# vbulletin & mutiple identity detection



## Dangler (Feb 25, 2015)

I am an admin at a vbulletin 4.2.2 web site, and the plug in we were using no longer detects/reports when a member creates a 2nd identity on the same computer. 
This plug in stopped after the last 2 vbulletin upgrades.
Our programmer does not seem to be able to find a working plug-in or other solution.

Can you suggest a remedy, or solution ?

Thanks in advance
Dangler


----------



## DDAoN (Mar 19, 2011)

Welcome to TSF, Dangler!

I'm afraid that the only solution is to either wait from the plug-in author to update the plug-in, or do it yourself. It'll probably easiest to send a message to the plug-in author requesting an update to the plug-in, though it may not even by an issue with the plug-in. A problem frequently encountered with BBS' when upgrading anything is that the plug-ins don't usually fit together. You may be able to update the core system, but doing so may break the interactions of plug-ins, resulting in some, or all, to not work. To avoid these complications from appearing on a live board, many administrators will make a copy of the live board and go through the upgrade process on that to verify there were no issues from the upgrade. Even then, a back-up will usually be kept for several versions to ensure that, if an issue is found on the live system, it could still be reverted (if that extreme a bug).
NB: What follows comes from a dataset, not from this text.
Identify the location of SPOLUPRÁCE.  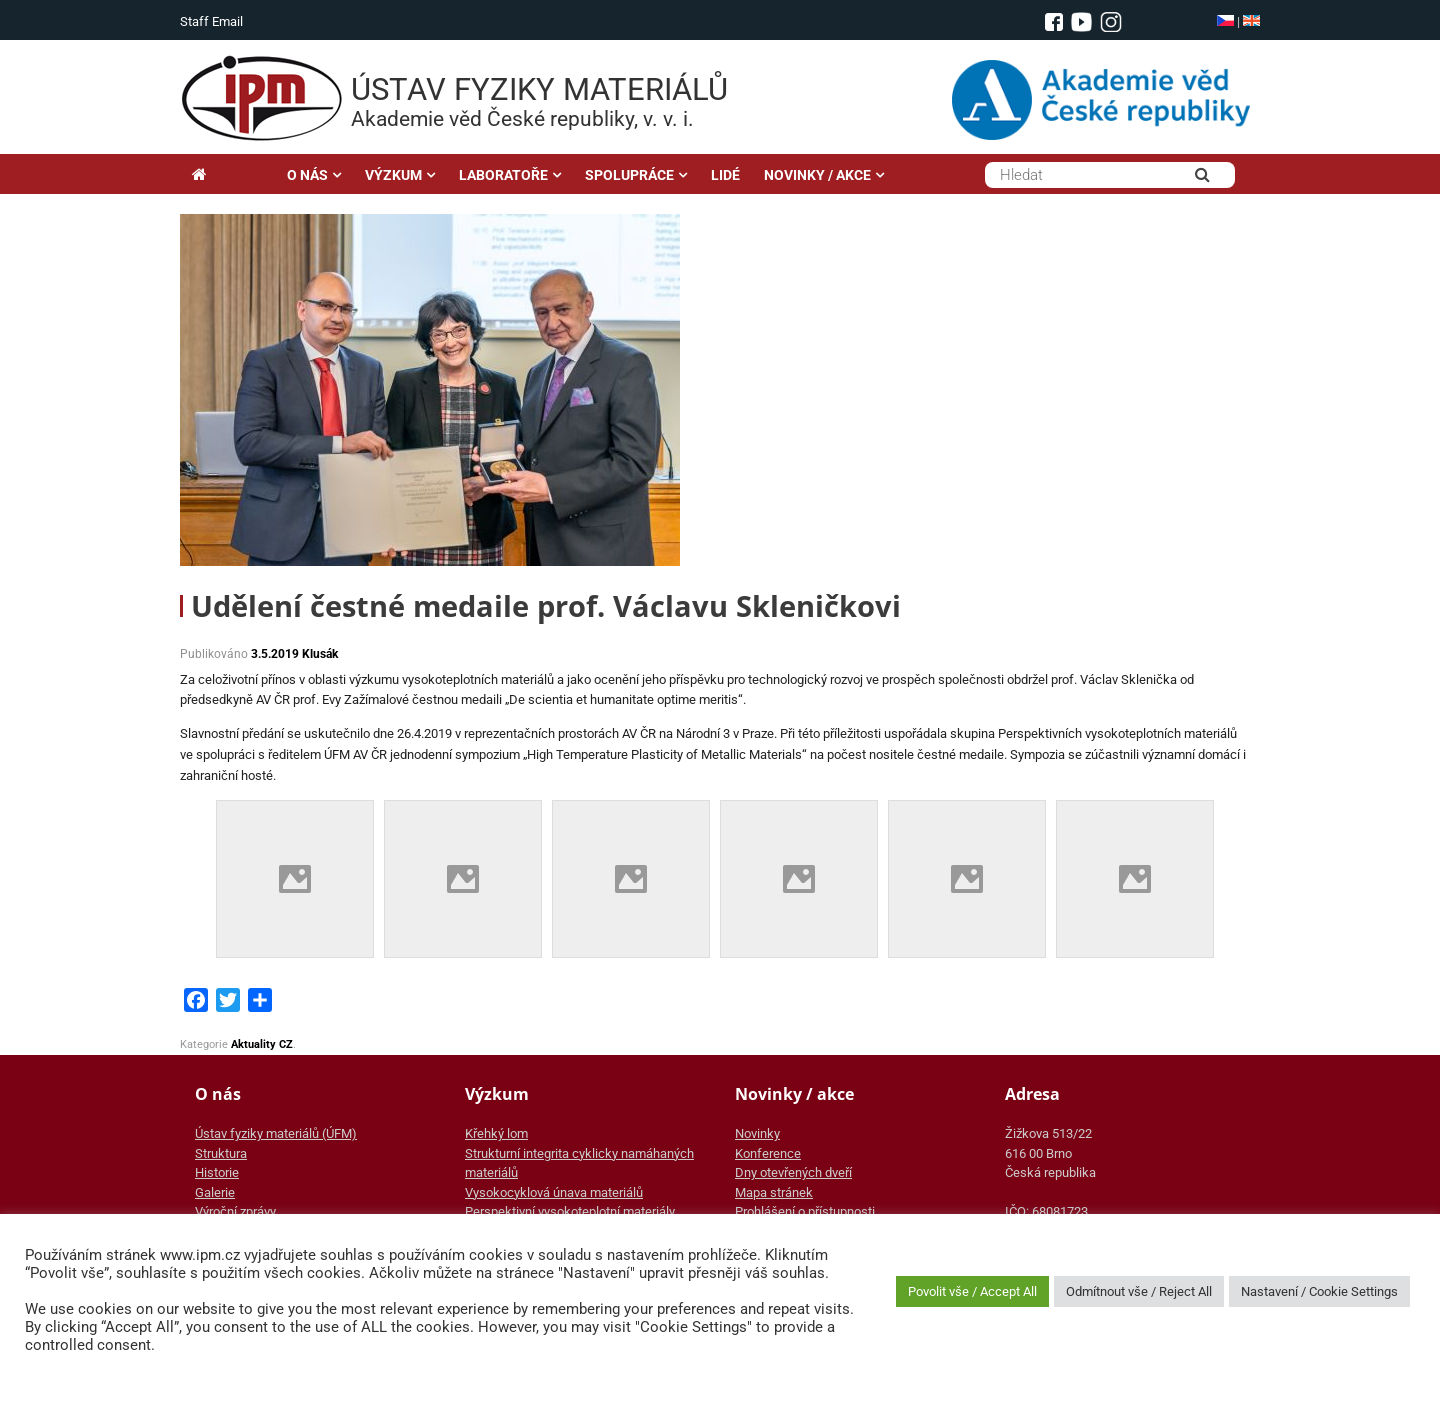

What plug-in are you using? Are you using any other plug-ins? How did you do the upgrade?


----------



## Dangler (Feb 25, 2015)

The actual programmer has allowed Admins limited access, limited menus.
So, understand I am just doing research, and cannot see a listing of plugins being used.
That said....
I can see in Settings/Options/*User Registration options *
Allow Multiple Registrations Per User is set to No.
We've also:
*Multiple Account Detection & Prevention Options*, which had been working, using a cookie Name of 'IDstack'.
and
*Multiple Account Detection & Prevention Reporting*, where notifications were posted in a designated forum.
The notifications appeared as


> " _auser seems to have multiple personalities using Mruser and auser sharing the same computer. No soup for you! and you! and you!_ "


We've had zero notifications in months, and I am left to do multiple new registrant audits 3-5 times a day. 
(mainly to look for underage/bot accounts/crazed registratins by poorly programmed bots, etc)
Thanks for your time and input.


----------



## Dangler (Feb 25, 2015)

Upgrades were done by the programmer, I believe on a copy of the system, so as to check for troubles, before going on line.


----------



## DDAoN (Mar 19, 2011)

Unless I'm mistaken, that's the Multiple account login detector (AE Detector) plug-in, which was developed to support v3.5.4. If that's what you're using, then the problem is understandable.

I can't find any modern multiple account detector plug-ins. Your best bet is to have the programmer, well, program. If he know that the plug-in broke when the board was updated, then he needs to look at what the update changed and compare it to how the plug-in works. Then he should be able to identify the problem and fix it.

I'm afraid there is simply not a whole lot to work with. Sorry.


----------



## Dangler (Feb 25, 2015)

Thanks for your reply and your time, DDAoN. Maybe one day vBulletin will implement one that works. I'd suspect they have been asked.


----------



## DDAoN (Mar 19, 2011)

I'm sorry it's not a better answer, but TSF doesn't support commission work. If your programmer works on the issue and has trouble, they're more than welcome to consult us on resolving the issue, but we won't do all the work ourselves.

I hope they are able to get the plug-in working for you. ^^


----------



## Dangler (Feb 25, 2015)

I've referred a couple of observations to the programmer and asked his input.
1. Given him the last known date when the plug in worked, and requested that he report what sys changes had occurred, keeping an eye open for 'interactions' of sorts.
2. The *user account *, which was authoring the 'no soup' alerts, has been deleted; also requested an explanation of what happened.


----------



## DDAoN (Mar 19, 2011)

If the plug-in is dependent upon a particular account, that might be the problem. Recreating the account may restore functionality, but I make no promises. Even if the plug-in I linked isn't the one being used, I couldn't find any that were built for v4.x.x, only 3.x.x.

Let us know if they fix it, or refer them here if they need help with making the fix, but we'd need more detailed information. ^^'


----------



## Dangler (Feb 25, 2015)

Success. 
Discovered that the 'user' that had its ID plugged in, to be the actual 
author of the reporting,* had been deleted.* 

Multiple Account Detection & Prevention Reporting
- Multiple Account Reporter id:######
(User ID of the account that will report multiple accounts.)

So I simply built a moderator, 'IDBot', titled it 'Multiple Account Detective' , plugged in its ID, and the plug in resumed operation.

I did notice, that the verbose statement (no soup for you) is no longer there in the reports, instead, it appears like:



> Multiple login detected from pbob.
> 
> Other recognized logins for this user are:
> 
> snaredminded


Which is fine with me. 
Still have not heard back from programmer on what transpired in his 'neck of the woods'


----------



## DDAoN (Mar 19, 2011)

I'm glad you were able to figure it out and for letting us know what the issue is. I wish you the best with your vBulletin and all your future programming efforts.


----------